South Africa’s embattled national airline, SAA, could be moved out of business rescue by the end of February even if a potential equity partner remained unnamed for now, Director-General of Public Enterprises Kgathatso Tlhakudi told MPs.
On Wednesday, the Department of Public Enterprises confirmed that SAA was now cleared for the R7.7-billion balance of the R10.5-billion bailout allocated in October’s medium-term budget policy statement (MTBPS).
While this is not new – Daily Maverick reported on this last week – it’s now officially part of the parliamentary public enterprises oversight record.
“Further engagement with BRP (business rescue practitioners) due; an early exit from BR needed,” said a departmental PowerPoint presentation which remained silent on SAA resuming operations. Previous timelines of SAA returning to the skies have all been missed.
“Once the resumption plan has been agreed to, it will be communicated to all stakeholders.”
A certain level of continuing frustration with the business rescue practitioners emerged when Minister of Public Enterprises Pravin Gordhan told MPs the practitioners should be invited to account to them separately.
Frustration over the 14-month business rescue process was more sharply expressed by Scopa’s Mkhuleko Hlengwa. “The business rescue practitioners have concluded they are either allergic to parliamentary oversight or they are immune to parliamentary oversight.”
He said that would have to be nipped in the bud; a special Scopa session on SAA is planned with the business rescue practitioners, Gordhan and his department and perhaps even Minister of Finance Tito Mboweni.
Such a meeting would be interesting as SAA has not produced an annual report or even audited financial statements since the 2016/17 financial year.
“In 2018/19 we started the audit. However, we could not complete it because there were no financials to work on… so we pulled out,” Auditor-General Tsakani Maluleke told Scopa.
“We have audited last in the 2016/17 financial year. There hasn’t been an audit for this year while the entity is engaged in restructuring and business rescue processes.”
SAA is not alone in its failure to submit annual reports to Parliament. South African Express also failed to do so. That airline’s business rescue process is set to bring in R50-million – less than the cost of an aircraft engine – if the necessary bank guarantee is obtained.
State diamond miner Alexkor has not tabled its 2019/20 annual report and financials despite being given an extended deadline due to Covid-19 to mid-November 2020. The same with Safcol, the state forestry company.
On 29 January 2021, Denel managed to table its annual report and financials, garnering the worst possible audit outcome – a disclaimer.
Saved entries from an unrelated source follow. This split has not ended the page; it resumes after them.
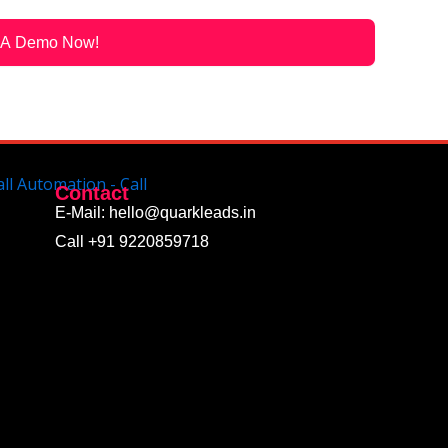
 A Demo Now!
Contact
E-Mail: hello@quarkleads.in
Call +91 9220859718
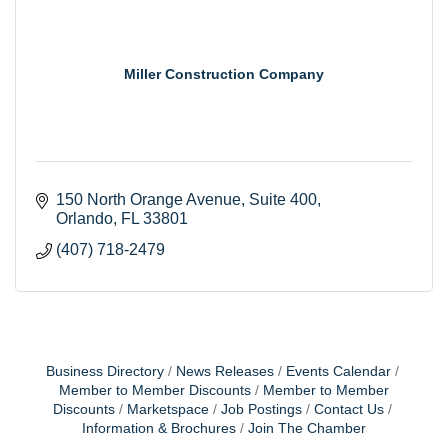
Miller Construction Company
150 North Orange Avenue
Suite 400
Orlando
FL
33801
(407) 718-2479
Business Directory
News Releases
Events Calendar
Member to Member Discounts
Member to Member
Discounts
Marketspace
Job Postings
Contact Us
Information & Brochures
Join The Chamber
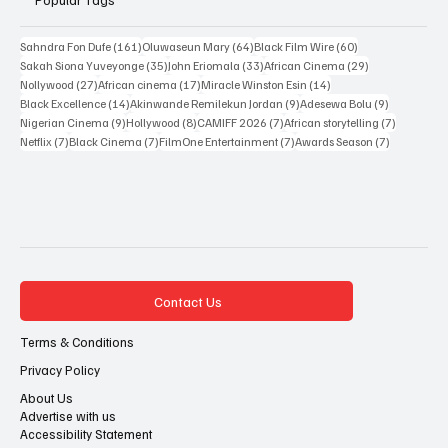
Popular Tags
161 posts
64 posts
60 posts
Sahndra Fon Dufe
(161)
Oluwaseun Mary
(64)
Black Film Wire
(60)
35 posts
33 posts
29 posts
Sakah Siona Yuveyonge
(35)
John Eriomala
(33)
African Cinema
(29)
27 posts
17 posts
14 posts
Nollywood
(27)
African cinema
(17)
Miracle Winston Esin
(14)
14 posts
9 posts
9 posts
Black Excellence
(14)
Akinwande Remilekun Jordan
(9)
Adesewa Bolu
(9)
9 posts
8 posts
7 posts
7 posts
Nigerian Cinema
(9)
Hollywood
(8)
CAMIFF 2026
(7)
African storytelling
(7)
7 posts
7 posts
7 posts
7 posts
Netflix
(7)
Black Cinema
(7)
FilmOne Entertainment
(7)
Awards Season
(7)
Contact Us
Terms & Conditions
Privacy Policy
About Us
Staff at the arms manufacturer have not been paid in full since April 2020, said the AG in his presentation to Scopa.
Gordhan told MPs that a “strong, new leadership” was now in place at Denel, but that more work still needed to be done.
Eskom, he said, is “on a new road”, with the power utility having been given Gordhan’s permission to establish a transmission company in line with the power utility’s roadmap to unbundling.
As a result of “substantial progress”, the selling of the Eskom Finance Company is now expected by the end of March.
By June 2020, Eskom had shifted many of its deadlines in the process to split into transmission, generation and distribution entities under an umbrella structure.
Eskom’s presentation to MPs once again blamed ageing infrastructure as a key factor in ongoing load shedding.
And while municipalities owed Eskom R35.3-billion in unpaid accounts by the end of 2020, the presentation pointed to positive developments.
It listed among Eskom’s successes the saving of an additional R3-billion in costs beyond its R7.7-billion target; hiring staff for all critical executive positions and exceeding by 764 the annual electrification connection target of 85,428.
Across the virtual parliamentary corridor, Scopa was told Eskom’s qualified audit reported “material uncertainty relating to going concerns”. Eskom’s liabilities exceeded its assets, with debt riding at more than R480-billion.
“The utility is adversely impacted by the ageing generation fleet as it is susceptible to unpredictable breakdowns due to legacy issues… apathetic behaviour by some management has also exacerbated the situation,” said the AG in his briefing. He also flagged governance and oversight issues, procurement, consequence management and irregular, fruitless and wasteful expenditure.
Scopa was concerned about these findings, especially in view of a lack of consequences for financial mismanagement.
“We are in dire straits,” said Hlengwa. “We are going to have to have serious discussions on the state of unhealthiness of the SOEs.”
But the SOEs that came under scrutiny on Wednesday are by no means the only ones in trouble. The SABC, for instance, is in turmoil, and the Land Bank, which has already received a R3-billion bailout, needs billions more to set right its agricultural loan book.